Physiologically individualised therapy for resistant hypertension based on phenotyping by plasma renin activity and aldosterone
| Primary hyperaldosteronism | Liddle phenotype | Renal/renovascular | |
| Renin | Low* | Low | High |
| Aldosterone | High* | Low | High |
| Primary treatment | Aldosterone antagonist (spironolactone or eplerenone) | Amiloride | Angiotensin receptor blocker or renin inhibitor† (rarely revascularisation) |
*Levels of plasma renin and aldosterone must be interpreted in the light of the medication the patient is taking at the time of sampling. In a patient taking an angiotensin receptor blocker (which would elevate renin and lower aldosterone), a plasma renin that is in the low normal range for that laboratory, with a plasma aldosterone in the high normal range, probably represents primary hyperaldosteronism, for the purposes of adjusting medical therapy.

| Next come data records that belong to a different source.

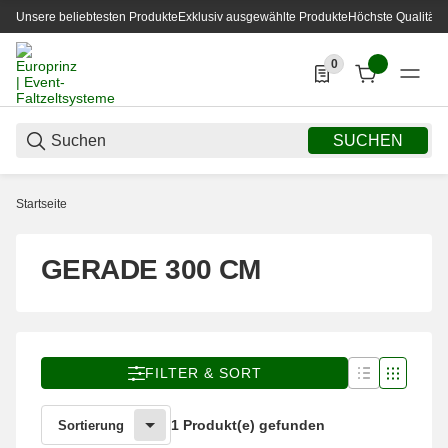
Unsere beliebtesten Produkte
Exklusiv ausgewählte Produkte
Höchste Qualität
0
0 Produkte in der List
SUCHEN
Startseite
GERADE 300 CM
FILTER & SORT
1 Produkt(e) gefunden
Sortierung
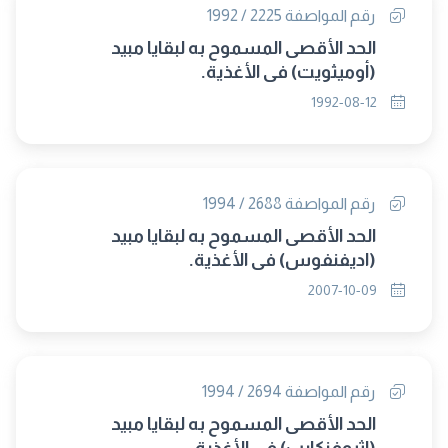
رقم المواصفة 2225 / 1992
الحد الأقصى المسموح به لبقايا مبيد
(أوميثويت) فى الأغذية.
1992-08-12
رقم المواصفة 2688 / 1994
الحد الأقصى المسموح به لبقايا مبيد
(اديفنفوس) فى الأغذية.
2007-10-09
رقم المواصفة 2694 / 1994
الحد الأقصى المسموح به لبقايا مبيد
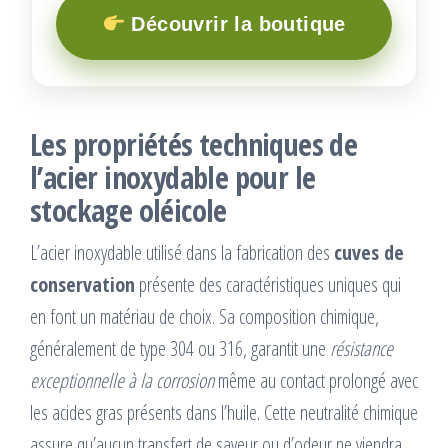
Découvrir la boutique
Les propriétés techniques de
l’acier inoxydable pour le
stockage oléicole
L’acier inoxydable utilisé dans la fabrication des
cuves de
conservation
présente des caractéristiques uniques qui
en font un matériau de choix. Sa composition chimique,
généralement de type 304 ou 316, garantit une
résistance
exceptionnelle à la corrosion
même au contact prolongé avec
les acides gras présents dans l’huile. Cette neutralité chimique
assure qu’aucun transfert de saveur ou d’odeur ne viendra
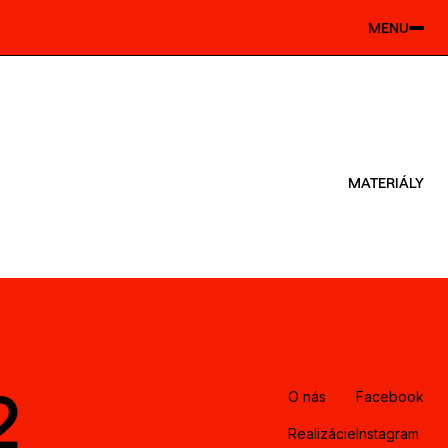
MENU
MATERIÁLY
2
O nás
Facebook
Realizácie
Instagram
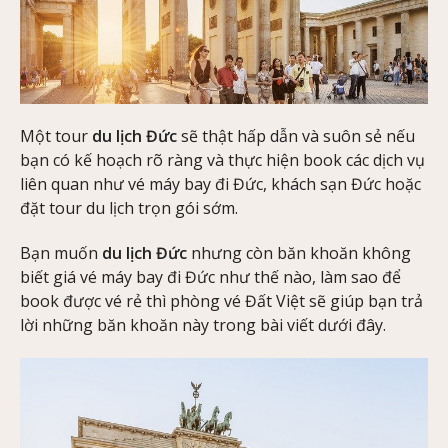
Một tour
du lịch Đức
sẽ thật hấp dẫn và suôn sẻ nếu
bạn có kế hoạch rõ ràng và thực hiện book các dịch vụ
liên quan như vé máy bay đi Đức, khách sạn Đức hoặc
đặt tour du lịch trọn gói sớm.
Bạn muốn
du lịch Đức
nhưng còn băn khoăn không
biết giá vé máy bay đi Đức như thế nào, làm sao để
book được vé rẻ thì phòng vé Đất Việt sẽ giúp bạn trả
lời những băn khoăn này trong bài viết dưới đây.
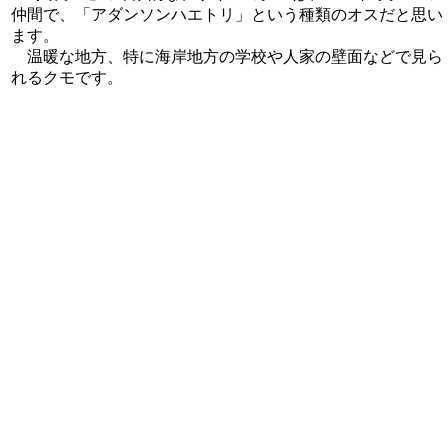
仲間で、「アダンソンハエトリ」という種類のオスだと思い
ます。
温暖な地方、特に海岸地方の学校や人家の壁面などで見ら
れるクモです。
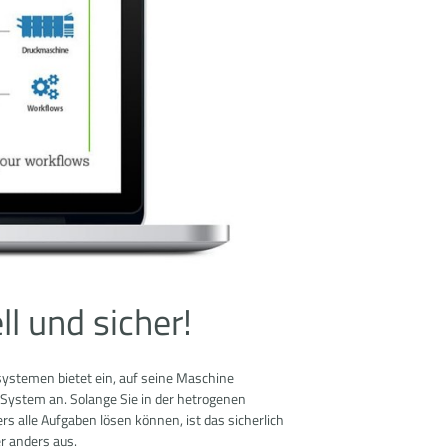
l und sicher!
systemen bietet ein, auf seine Maschine
ystem an. Solange Sie in der hetrogenen
s alle Aufgaben lösen können, ist das sicherlich
er anders aus.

†ACE inhibitors are less effective because of aldosterone escape via non-ACE pathways such as chymase and cathepsin.
‡It should be stressed that this approach is suitable for tailoring medical therapy in resistant hypertensives; further investigation would be required to justify adrenalectomy or renal revascularisation.
(Reproduced with permission from Elsevier: Spence30).